## BRIEF
In the entries below, how many lines include "الله"? Reply with the number and nothing more.

## DATA FOR THE TASK
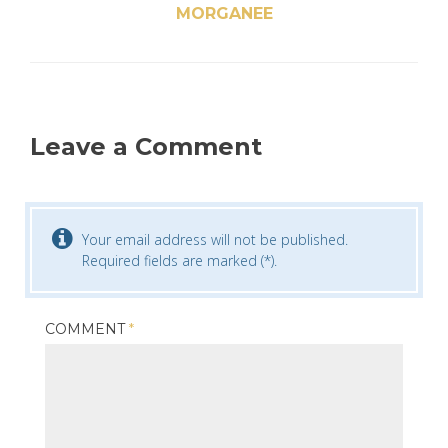
MORGANEE
Leave a Comment
Your email address will not be published.
Required fields are marked (*).
COMMENT
*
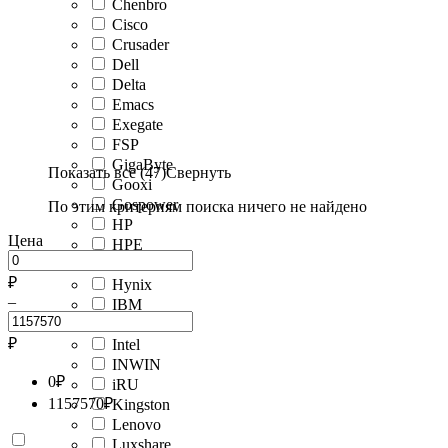
Chenbro
Cisco
Crusader
Dell
Delta
Emacs
Exegate
FSP
GigaByte
Показать все (47)
Свернуть
Gooxi
Gospower
По этим критериям поиска ничего не найдено
HP
Цена
HPE
Huawei
₽
Hynix
–
IBM
Infortrend
₽
Intel
INWIN
0
₽
iRU
1157570
₽
Kingston
Lenovo
Luxshare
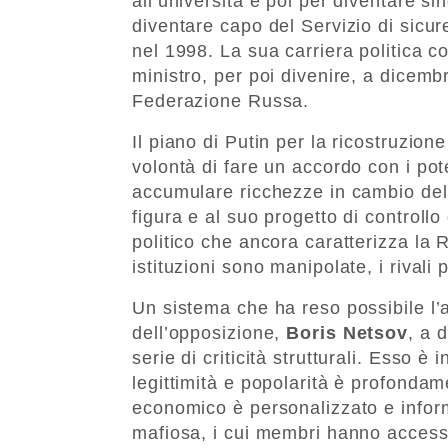
all’università e poi per diventare s
diventare capo del Servizio di sicu
nel 1998. La sua carriera politica c
ministro, per poi divenire, a dicemb
Federazione Russa.
Il piano di Putin per la ricostruzion
volontà di fare un accordo con i pote
accumulare ricchezze in cambio dell
figura e al suo progetto di controll
politico che ancora caratterizza la
istituzioni sono manipolate, i rivali p
Un sistema che ha reso possibile l’
dell’opposizione,
Boris Netsov
, a 
serie di criticità strutturali. Esso 
legittimità e popolarità è profondam
economico è personalizzato e inform
mafiosa, i cui membri hanno accesso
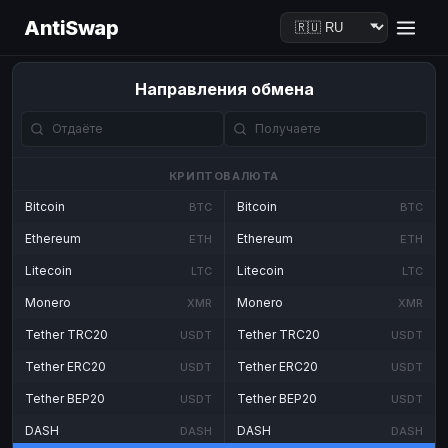
AntiSwap
Направления обмена
КРИПТОВАЛЮТА
Bitcoin
Bitcoin
BTC
BTC
Ethereum
Ethereum
ETH
ETH
Litecoin
Litecoin
LTC
LTC
Monero
Monero
XMR
XMR
Tether TRC20
Tether TRC20
USDT
USDT
Tether ERC20
Tether ERC20
USDT
USDT
Tether BEP20
Tether BEP20
USDT
USDT
DASH
DASH
DASH
DASH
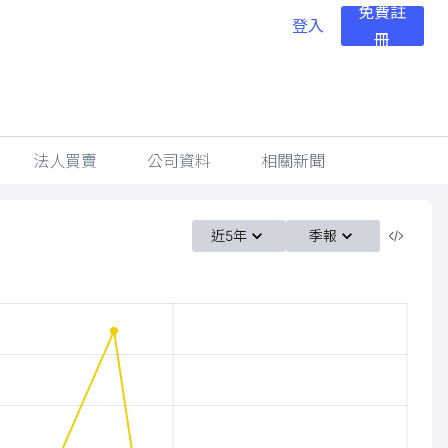
免費註
登入
冊
法人買賣
公司資料
相關新聞
近5年
季報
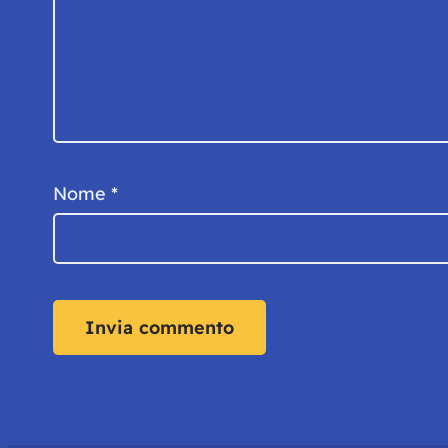
Nome
*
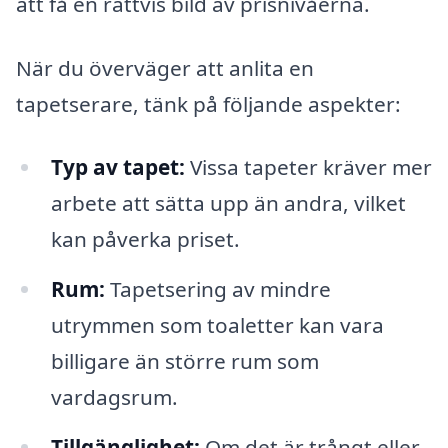
att få en rättvis bild av prisnivåerna.
När du överväger att anlita en
tapetserare, tänk på följande aspekter:
Typ av tapet:
Vissa tapeter kräver mer
arbete att sätta upp än andra, vilket
kan påverka priset.
Rum:
Tapetsering av mindre
utrymmen som toaletter kan vara
billigare än större rum som
vardagsrum.
Tillgänglighet:
Om det är trångt eller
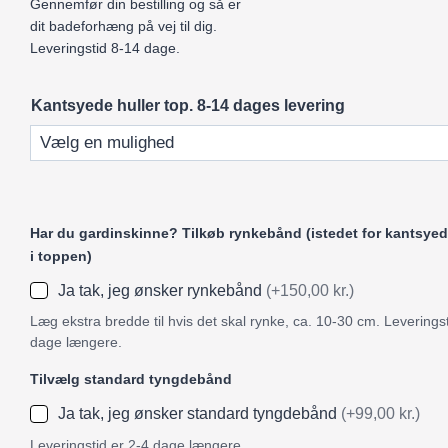
Gennemfør din bestilling og så er
dit badeforhæng på vej til dig.
Leveringstid 8-14 dage.
Kantsyede huller top. 8-14 dages levering
Har du gardinskinne? Tilkøb rynkebånd (istedet for kantsyed
i toppen)
Ja tak, jeg ønsker rynkebånd
(+150,00 kr.)
Læg ekstra bredde til hvis det skal rynke, ca. 10-30 cm. Leveringst
dage længere.
Tilvælg standard tyngdebånd
Ja tak, jeg ønsker standard tyngdebånd
(+99,00 kr.)
Leveringstid er 2-4 dage længere.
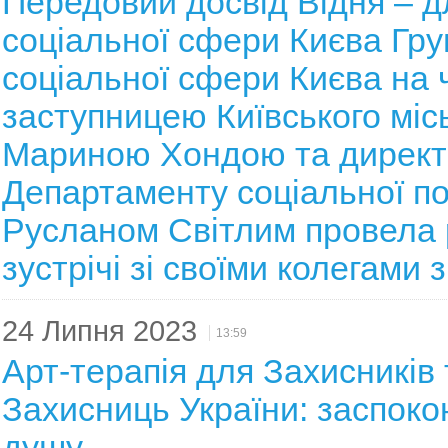
Передовий досвід Відня – д
соціальної сфери Києва Гру
соціальної сфери Києва на ч
заступницею Київського міс
Мариною Хондою та дирек
Департаменту соціальної по
Русланом Світлим провела 
зустрічі зі своїми колегами 
24 Липня 2023
13:59
Арт-терапія для Захисників 
Захисниць України: заспоко
душу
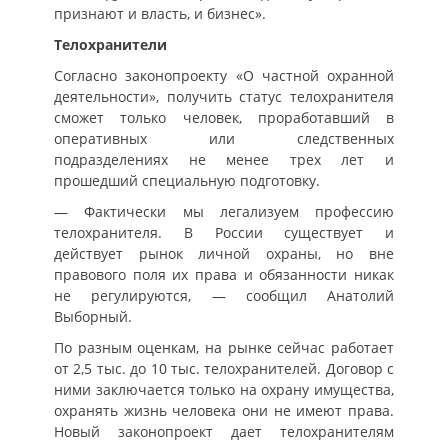
признают и власть, и бизнес».
Телохранители
Согласно законопроекту «О частной охранной
деятельности», получить статус телохранителя
сможет только человек, проработавший в
оперативных или следственных
подразделениях не менее трех лет и
прошедший специальную подготовку.
— Фактически мы легализуем профессию
телохранителя. В России существует и
действует рынок личной охраны, но вне
правового поля их права и обязанности никак
не регулируются, — сообщил Анатолий
Выборный.
По разным оценкам, на рынке сейчас работает
от 2,5 тыс. до 10 тыс. телохранителей. Договор с
ними заключается только на охрану имущества,
охранять жизнь человека они не имеют права.
Новый законопроект дает телохранителям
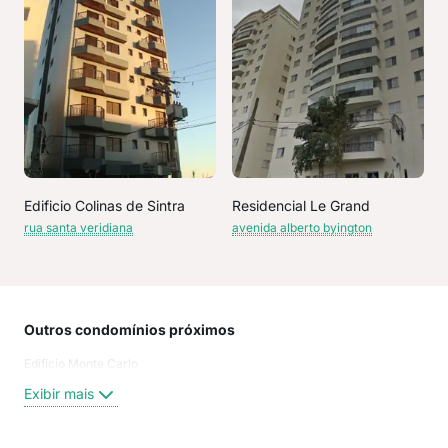
Edificio Colinas de Sintra
Residencial Le Grand
rua santa veridiana
avenida alberto byington
Outros condomínios próximos
Rua
Edifício Monte Carlo
rua
Rua
Exibir mais
Rua
Sev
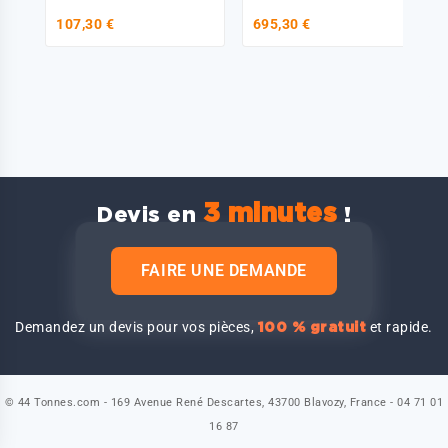
107,30 €
695,30 €
3 minutes
Devis en
!
FAIRE UNE DEMANDE
Demandez un devis pour vos pièces,
et rapide.
100 % gratuit
© 44 Tonnes.com - 169 Avenue René Descartes, 43700 Blavozy, France - 04 71 01
16 87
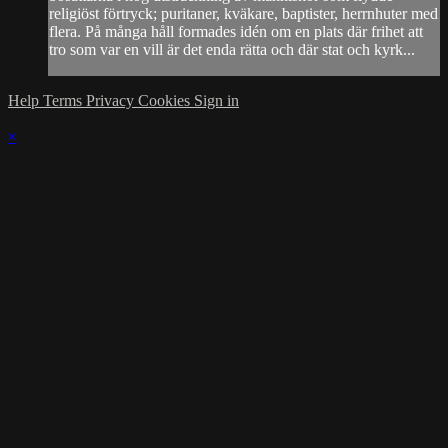
religiöst förtryck; puritaner, kväkare, baptister, herrnhuter med
flera. På många håll formades idén om en plats där frihet att
tro som var en vill är det enda rätta och där stat och kyrk...
Help
Terms
Privacy
Cookies
Sign in
×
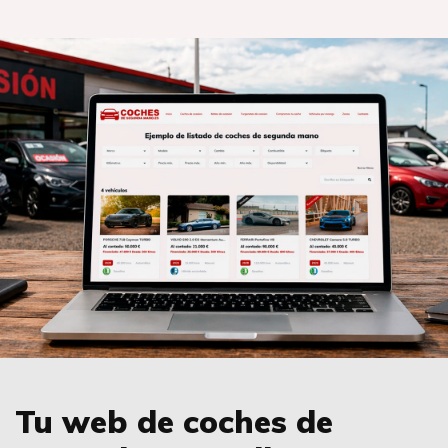
Tu web de coches de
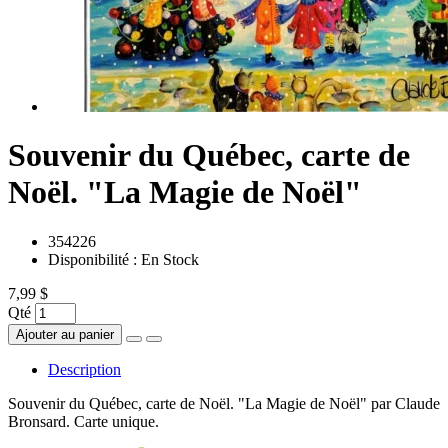
Souvenir du Québec, carte de
Noël. "La Magie de Noël"
354226
Disponibilité :
En Stock
7,99 $
Qté
Ajouter au panier
Description
Souvenir du Québec, carte de Noël. "La Magie de Noël" par Claude
Bronsard. Carte unique.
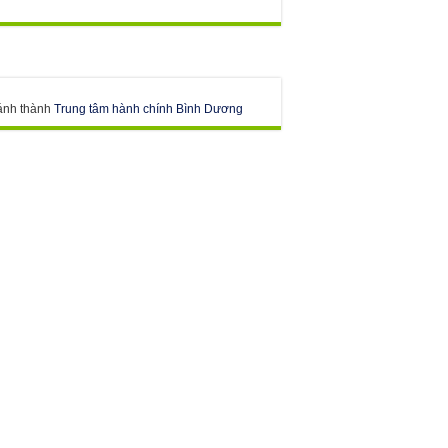
ánh thành
Trung tâm hành chính Bình Dương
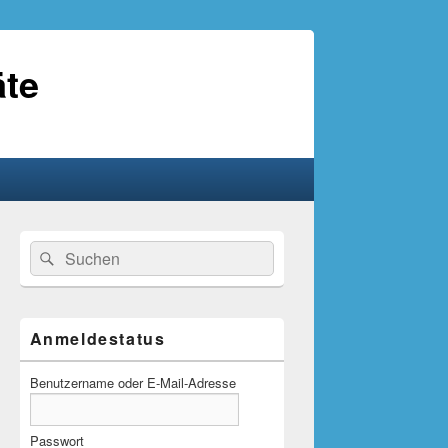
äte
Primärer
Suche
Suchen
Seitenleisten-
nach:
Widgetbereich
Anmeldestatus
Benutzername oder E-Mail-Adresse
Passwort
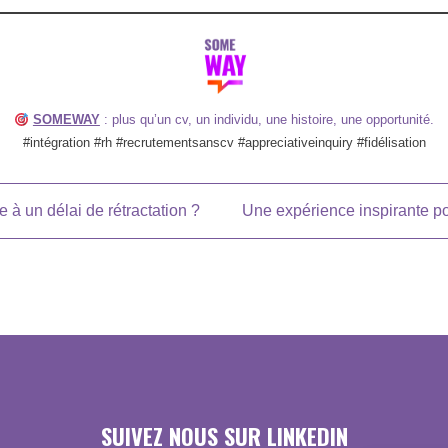
SOMEWAY
: plus qu’un cv, un individu, une histoire, une opportunité.
#intégration #rh #recrutementsanscv #appreciativeinquiry #fidélisation
e à un délai de rétractation ?
Une expérience inspirante pou
SUIVEZ NOUS SUR LINKEDIN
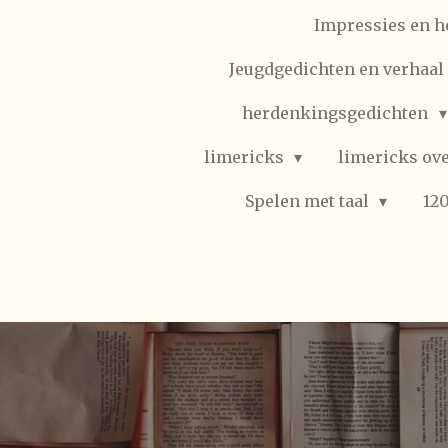
Impressies en h
Jeugdgedichten en verhaal (
herdenkingsgedichten
limericks
limericks ove
Spelen met taal
12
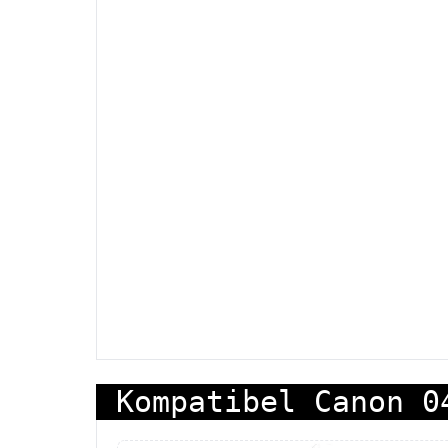
Kompatibel Canon 0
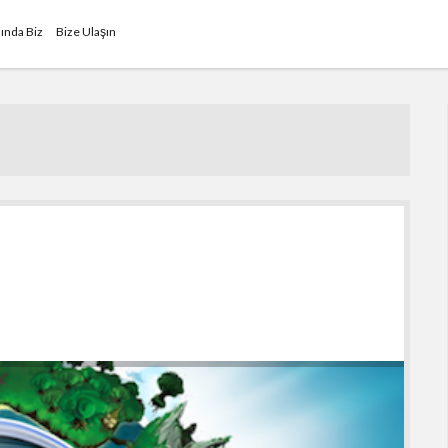
ında Biz
Bize Ulaşın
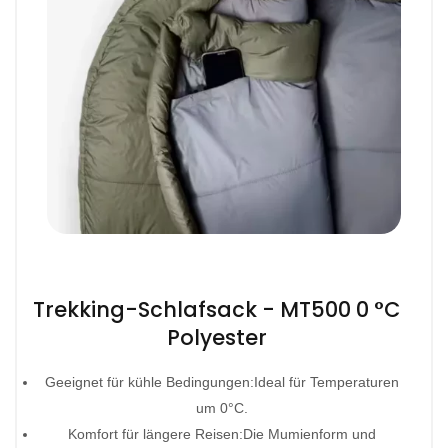
Trekking-Schlafsack - MT500 0 °C
Polyester
Geeignet für kühle Bedingungen:Ideal für Temperaturen
um 0°C.
Komfort für längere Reisen:Die Mumienform und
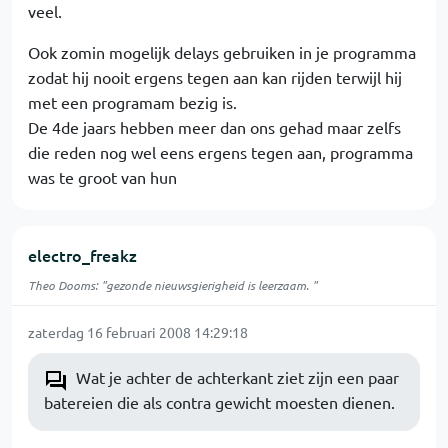
veel.
Ook zomin mogelijk delays gebruiken in je programma
zodat hij nooit ergens tegen aan kan rijden terwijl hij
met een programam bezig is.
De 4de jaars hebben meer dan ons gehad maar zelfs
die reden nog wel eens ergens tegen aan, programma
was te groot van hun
electro_freakz
Theo Dooms: "gezonde nieuwsgierigheid is leerzaam. "
zaterdag 16 februari 2008 14:29:18
Wat je achter de achterkant ziet zijn een paar
batereien die als contra gewicht moesten dienen.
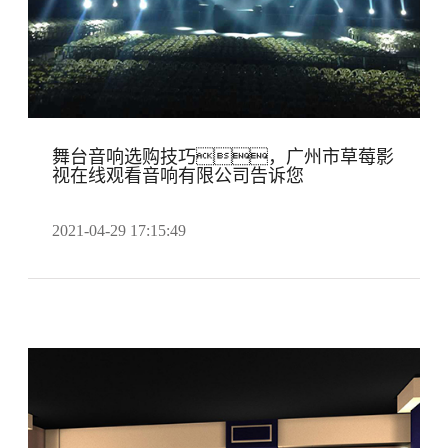
舞台音响选购技巧，广州市草莓影
视在线观看音响有限公司告诉您
2021-04-29 17:15:49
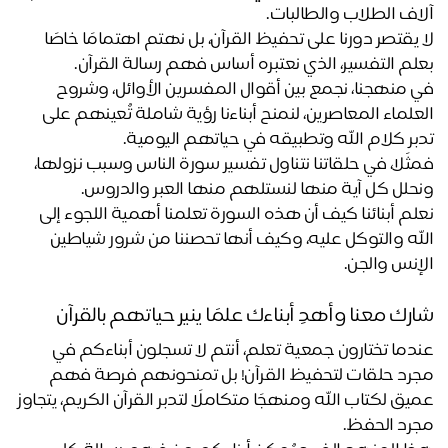
اف الطلاب والطالبات. 
لا يقتصر دورنا على تحفيظ القرآن، بل نهتم اهتمامًا خاصًا 
لم التفسير، الذي نعتبره أساس فهم رسالة القرآن.
في منهجنا، نجمع بين أقوال المفسرين الأوائل، وشروح 
العلماء المعاصرين، لنمنح أبناءنا رؤية شاملة تُعينهم على 
بر كلام الله وتطبيقه في حياتهم اليومية.
فمثًلا، في حلقاتنا نتناول تفسير سورة الناس وسبب نزولها، 
حلل كل آية منها لنستلهم منها العبر والدروس. 
نعلم أبنائنا كيف أن هذه السورة تعلمنا أهمية اللجوء إلى 
الله والتوكل عليه، وكيف أنها تحصننا من شرور شياطين 
إنس والجن.
رك معنا وأهدِ أبناءك علمًا ينير حياتهم بالقرآن
عندما تختارون جمعية تعلم، أنتم لا تسجلون أبناءكم في 
مجرد حلقات لتحفيظ القرآن! بل تمنحونهم فرصة فهم 
عميق لكتاب الله ومنهجًا متكاملًا لتدبر القرآن الكريم، يتجاوز 
رد الحفظ.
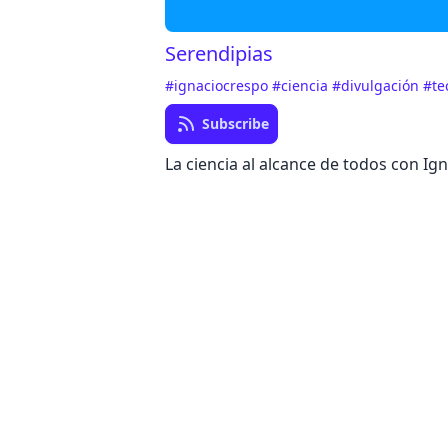
Serendipias
#ignaciocrespo
#ciencia
#divulgación
#te
Subscribe
La ciencia al alcance de todos con Ig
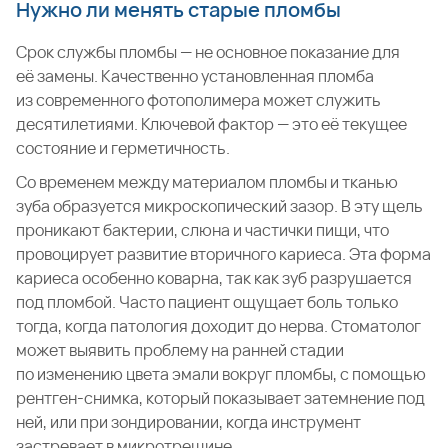
Нужно ли менять старые пломбы
Срок службы пломбы — не основное показание для
её замены. Качественно установленная пломба
из современного фотополимера может служить
десятилетиями. Ключевой фактор — это её текущее
состояние и герметичность.
Со временем между материалом пломбы и тканью
зуба образуется микроскопический зазор. В эту щель
проникают бактерии, слюна и частички пищи, что
провоцирует развитие вторичного кариеса. Эта форма
кариеса особенно коварна, так как зуб разрушается
под пломбой. Часто пациент ощущает боль только
тогда, когда патология доходит до нерва. Стоматолог
может выявить проблему на ранней стадии
по изменению цвета эмали вокруг пломбы, с помощью
рентген-снимка, который показывает затемнение под
ней, или при зондировании, когда инструмент
застревает в микротрещине.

## SOLUTION FOR THIS EXERCISE
3